Automatic Source Extraction

Rigorously defining what's definitely a real source and what definitely isn't is impossible. The only way to truly verify something is to go back and do another observation to see if the signal is recovered by a repeated observation. Even so, we can still quantify things enough to be useful for algorithmic approaches.

With AGES our automatic techniques mainly rely on GLADoS. While we mainly use it as an additional, supplementary technique to increase completeness, it can also be used independently. As with other source-finding algorithms its reliability never approaches 100% except for the brightest sources, so again this by no means eliminates the need for human inspection. Things must be set up quite carefully for this to work well, despite a lot of effort to maximise reliability under different conditions.

GLADoS works by taking advantage of the multiple polarisations in which we observe the data. The HI signal itself isn't polarised, so a real signal should appear in both polarisations.

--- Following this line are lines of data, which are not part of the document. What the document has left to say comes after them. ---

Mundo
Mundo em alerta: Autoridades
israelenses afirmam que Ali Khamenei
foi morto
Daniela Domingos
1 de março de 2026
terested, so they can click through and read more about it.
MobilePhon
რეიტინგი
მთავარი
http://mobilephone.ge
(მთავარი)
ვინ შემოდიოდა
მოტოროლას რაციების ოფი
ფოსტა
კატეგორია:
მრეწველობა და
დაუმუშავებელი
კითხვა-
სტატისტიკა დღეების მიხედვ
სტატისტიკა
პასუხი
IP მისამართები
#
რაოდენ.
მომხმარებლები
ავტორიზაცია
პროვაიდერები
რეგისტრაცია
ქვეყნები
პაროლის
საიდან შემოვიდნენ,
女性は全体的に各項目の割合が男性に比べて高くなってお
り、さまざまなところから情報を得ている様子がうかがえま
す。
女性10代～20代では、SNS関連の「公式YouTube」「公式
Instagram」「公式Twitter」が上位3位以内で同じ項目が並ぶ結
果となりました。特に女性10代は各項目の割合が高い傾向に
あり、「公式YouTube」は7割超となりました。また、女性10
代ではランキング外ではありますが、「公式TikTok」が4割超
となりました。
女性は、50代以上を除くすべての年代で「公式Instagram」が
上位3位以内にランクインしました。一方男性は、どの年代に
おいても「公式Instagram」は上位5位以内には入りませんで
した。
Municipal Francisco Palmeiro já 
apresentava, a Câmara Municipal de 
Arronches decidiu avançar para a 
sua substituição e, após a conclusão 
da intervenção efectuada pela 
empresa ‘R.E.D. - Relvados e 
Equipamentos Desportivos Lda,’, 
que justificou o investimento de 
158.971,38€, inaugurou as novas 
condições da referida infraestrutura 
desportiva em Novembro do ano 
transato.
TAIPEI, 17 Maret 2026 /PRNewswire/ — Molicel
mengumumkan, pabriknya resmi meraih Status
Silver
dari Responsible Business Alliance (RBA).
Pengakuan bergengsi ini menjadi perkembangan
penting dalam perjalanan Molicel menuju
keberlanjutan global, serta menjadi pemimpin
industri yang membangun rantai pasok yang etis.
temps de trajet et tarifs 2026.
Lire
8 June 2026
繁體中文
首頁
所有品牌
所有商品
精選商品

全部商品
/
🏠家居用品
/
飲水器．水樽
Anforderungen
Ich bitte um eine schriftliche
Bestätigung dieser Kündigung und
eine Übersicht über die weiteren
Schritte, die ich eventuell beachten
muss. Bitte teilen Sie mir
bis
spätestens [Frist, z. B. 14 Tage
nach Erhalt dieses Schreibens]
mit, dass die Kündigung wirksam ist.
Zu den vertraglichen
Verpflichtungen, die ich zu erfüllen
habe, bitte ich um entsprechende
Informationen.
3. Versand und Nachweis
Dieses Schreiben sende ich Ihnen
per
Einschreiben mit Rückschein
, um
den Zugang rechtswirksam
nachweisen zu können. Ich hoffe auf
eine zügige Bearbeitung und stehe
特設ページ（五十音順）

Noise, however, is uncorrelated, so if a spike is present in one polarisation but not another, it's likely spurious. This doesn't help eliminate bright artificial signals (like airport radar and overhead satellites), but it does reduce the random variations in the noise that look like galaxies.

GLADoS operates as follows :

The user provides the main input cube which is the average of both polarisations, plus the individual polarisation cubes as well. They set the parameters which define what constitutes a source : its S/N and velocity width, and some other less important variables.
GLADoS searches each spectra in the main cube. If it finds any pixel is sufficiently bright, it makes a crude estimate of the velocity width. If both the brightness and width are sufficient, if accepts this as a provisional source.
GLADoS now extracts the spectra of the provisional source from the individual polarisations, which have been typically smoothed to increase their sensitivity slightly. It then runs the same checks on these two spectra (though the numerical values of the acceptance criteria may be different). If a source meets the criteria in all three cubes, it is accepted for later inspection.
When steps 1-3 are complete, GLADoS now has a list of all pixels in the cube classified as potential sources. Using the Starlink STILTS algorithms (nothing to do with Elon Musk), it now combines the detections and finds the brightest points within each contiguous group of pixels. It then rejects everything else, so the user only has to check the brightest part of each potential detection (typically real galaxies span a few dozen pixels each).
Now begins the user-review phase. For each detection, GLADoS presents the user with the spectra in all cubes (average and both polarisations), an optical map from the SDSS, and images of part of the data cube at that point from different projections. It gives them the option to accept, reject, or mark the source as "maybe" for future, even more detailed investigations. It also produces a detection map in case sources in step 4 might have been incorrectly combined (over-merging).

The actual operation of GLADoS takes a few minutes to a few hours, depending on the data set. Although it sounds complicated, its efficacy has been demonstrated to be high. One of the key advantages is that we operate on cubes where the brightness has been converted from absolute flux to signal to noise, which means only minor adjustments to the search parameters are needed from cube to cube. Since it operates only on source brightness and extent, only the most minimal of assumptions are made about what constitutes a source.